▶ Your task:
The answer must be every line from the entries below that contains "gridline".

+++ Data provided +++

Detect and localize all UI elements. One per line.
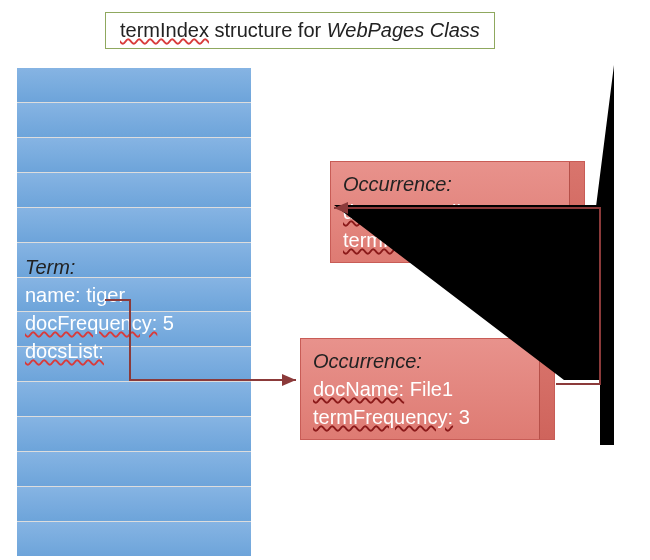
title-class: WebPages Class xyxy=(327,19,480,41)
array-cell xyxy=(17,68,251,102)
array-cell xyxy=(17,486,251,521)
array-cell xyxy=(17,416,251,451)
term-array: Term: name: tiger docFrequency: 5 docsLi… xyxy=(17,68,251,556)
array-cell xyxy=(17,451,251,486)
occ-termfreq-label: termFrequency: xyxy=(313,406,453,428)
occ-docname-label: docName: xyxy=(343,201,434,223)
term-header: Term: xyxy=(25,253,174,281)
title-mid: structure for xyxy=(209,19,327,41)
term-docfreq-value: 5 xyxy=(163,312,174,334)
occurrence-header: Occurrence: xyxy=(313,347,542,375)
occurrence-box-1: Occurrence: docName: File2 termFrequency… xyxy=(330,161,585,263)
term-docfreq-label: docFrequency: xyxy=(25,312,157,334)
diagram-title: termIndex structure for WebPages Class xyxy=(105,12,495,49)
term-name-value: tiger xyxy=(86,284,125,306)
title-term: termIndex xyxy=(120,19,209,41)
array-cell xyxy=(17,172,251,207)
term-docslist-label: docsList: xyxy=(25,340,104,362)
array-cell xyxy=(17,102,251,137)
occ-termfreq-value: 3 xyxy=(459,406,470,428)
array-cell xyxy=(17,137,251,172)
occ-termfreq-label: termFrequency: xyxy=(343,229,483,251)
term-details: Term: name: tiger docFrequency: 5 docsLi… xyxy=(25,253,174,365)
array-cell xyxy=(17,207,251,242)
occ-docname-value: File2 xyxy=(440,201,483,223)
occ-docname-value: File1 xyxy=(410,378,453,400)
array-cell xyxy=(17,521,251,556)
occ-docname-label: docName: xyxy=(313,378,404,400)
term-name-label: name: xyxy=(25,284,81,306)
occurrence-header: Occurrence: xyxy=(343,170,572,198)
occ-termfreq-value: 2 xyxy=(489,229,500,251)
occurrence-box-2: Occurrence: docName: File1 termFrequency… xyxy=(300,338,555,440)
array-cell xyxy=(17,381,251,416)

+++
+++ Data provided +++

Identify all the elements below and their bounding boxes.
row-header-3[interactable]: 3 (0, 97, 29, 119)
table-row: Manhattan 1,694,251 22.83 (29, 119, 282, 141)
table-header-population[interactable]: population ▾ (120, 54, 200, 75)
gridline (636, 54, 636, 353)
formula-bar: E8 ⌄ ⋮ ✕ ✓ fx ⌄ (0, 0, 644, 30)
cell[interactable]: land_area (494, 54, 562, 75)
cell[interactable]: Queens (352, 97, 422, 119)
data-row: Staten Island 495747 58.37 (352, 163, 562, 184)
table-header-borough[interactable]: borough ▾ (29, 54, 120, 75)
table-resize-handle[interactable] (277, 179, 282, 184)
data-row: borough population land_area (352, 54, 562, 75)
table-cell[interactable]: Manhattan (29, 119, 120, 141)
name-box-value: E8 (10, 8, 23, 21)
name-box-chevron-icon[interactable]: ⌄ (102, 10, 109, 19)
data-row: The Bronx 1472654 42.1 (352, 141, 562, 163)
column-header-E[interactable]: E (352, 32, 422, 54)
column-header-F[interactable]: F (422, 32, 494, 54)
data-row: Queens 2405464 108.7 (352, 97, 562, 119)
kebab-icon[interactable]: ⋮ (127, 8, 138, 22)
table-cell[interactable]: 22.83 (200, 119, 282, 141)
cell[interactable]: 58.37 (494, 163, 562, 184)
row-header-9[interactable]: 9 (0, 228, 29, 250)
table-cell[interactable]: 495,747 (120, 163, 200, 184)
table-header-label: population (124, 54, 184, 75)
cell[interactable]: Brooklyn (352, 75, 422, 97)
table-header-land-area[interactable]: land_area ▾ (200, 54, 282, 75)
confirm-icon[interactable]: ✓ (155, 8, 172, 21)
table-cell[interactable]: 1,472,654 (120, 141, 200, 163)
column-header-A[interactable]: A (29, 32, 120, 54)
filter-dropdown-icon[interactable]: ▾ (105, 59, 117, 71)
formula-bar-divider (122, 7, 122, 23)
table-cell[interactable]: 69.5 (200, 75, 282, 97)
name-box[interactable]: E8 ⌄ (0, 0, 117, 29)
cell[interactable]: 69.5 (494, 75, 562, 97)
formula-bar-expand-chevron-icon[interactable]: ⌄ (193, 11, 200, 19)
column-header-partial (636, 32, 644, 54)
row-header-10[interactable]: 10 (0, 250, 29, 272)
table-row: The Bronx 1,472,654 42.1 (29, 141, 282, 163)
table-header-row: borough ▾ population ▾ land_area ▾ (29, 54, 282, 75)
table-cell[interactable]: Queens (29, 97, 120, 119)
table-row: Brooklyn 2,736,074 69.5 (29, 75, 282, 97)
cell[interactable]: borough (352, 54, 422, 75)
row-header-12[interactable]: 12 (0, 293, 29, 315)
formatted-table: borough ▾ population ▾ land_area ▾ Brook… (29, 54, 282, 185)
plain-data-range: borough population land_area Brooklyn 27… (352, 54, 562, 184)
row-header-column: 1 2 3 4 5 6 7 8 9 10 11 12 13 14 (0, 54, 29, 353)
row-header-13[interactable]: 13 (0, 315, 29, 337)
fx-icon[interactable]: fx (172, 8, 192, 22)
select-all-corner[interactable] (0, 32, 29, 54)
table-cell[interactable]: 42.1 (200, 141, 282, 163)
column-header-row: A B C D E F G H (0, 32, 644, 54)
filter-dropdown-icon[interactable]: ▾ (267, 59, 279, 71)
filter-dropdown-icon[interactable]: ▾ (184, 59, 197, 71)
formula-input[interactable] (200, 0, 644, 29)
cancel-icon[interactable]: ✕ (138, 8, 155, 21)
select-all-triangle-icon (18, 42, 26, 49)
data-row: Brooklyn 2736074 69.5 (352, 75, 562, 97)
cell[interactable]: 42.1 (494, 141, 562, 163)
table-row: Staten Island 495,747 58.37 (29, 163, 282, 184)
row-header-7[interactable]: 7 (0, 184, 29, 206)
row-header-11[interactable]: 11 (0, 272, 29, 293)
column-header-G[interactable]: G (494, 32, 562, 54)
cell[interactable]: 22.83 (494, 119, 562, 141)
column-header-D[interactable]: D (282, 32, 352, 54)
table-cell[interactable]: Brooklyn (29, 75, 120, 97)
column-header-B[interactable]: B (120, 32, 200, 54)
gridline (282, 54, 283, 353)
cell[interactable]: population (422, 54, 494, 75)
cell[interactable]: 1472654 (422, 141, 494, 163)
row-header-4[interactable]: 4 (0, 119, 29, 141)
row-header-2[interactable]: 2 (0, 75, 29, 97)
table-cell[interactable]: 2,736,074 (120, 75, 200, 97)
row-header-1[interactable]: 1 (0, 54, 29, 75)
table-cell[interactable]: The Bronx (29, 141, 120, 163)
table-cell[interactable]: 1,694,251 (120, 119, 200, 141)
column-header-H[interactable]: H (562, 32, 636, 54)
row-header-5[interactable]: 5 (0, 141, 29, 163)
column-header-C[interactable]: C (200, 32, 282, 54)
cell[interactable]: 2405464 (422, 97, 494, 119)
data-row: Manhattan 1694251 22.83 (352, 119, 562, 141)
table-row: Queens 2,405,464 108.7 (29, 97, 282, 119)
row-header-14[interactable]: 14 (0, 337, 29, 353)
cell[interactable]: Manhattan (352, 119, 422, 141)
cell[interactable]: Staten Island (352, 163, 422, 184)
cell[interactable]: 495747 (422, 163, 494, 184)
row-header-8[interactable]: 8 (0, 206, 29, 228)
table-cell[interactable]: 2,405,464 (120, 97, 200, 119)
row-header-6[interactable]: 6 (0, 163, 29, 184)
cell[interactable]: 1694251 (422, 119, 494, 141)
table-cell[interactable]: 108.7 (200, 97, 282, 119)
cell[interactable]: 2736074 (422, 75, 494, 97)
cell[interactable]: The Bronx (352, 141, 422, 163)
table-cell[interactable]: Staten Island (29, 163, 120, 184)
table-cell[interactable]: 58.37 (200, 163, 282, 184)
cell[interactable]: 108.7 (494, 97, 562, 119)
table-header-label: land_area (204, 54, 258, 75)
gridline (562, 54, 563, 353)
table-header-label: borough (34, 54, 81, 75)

+++

▶ Your response:
gridline (636, 54, 636, 353)
gridline (282, 54, 283, 353)
gridline (562, 54, 563, 353)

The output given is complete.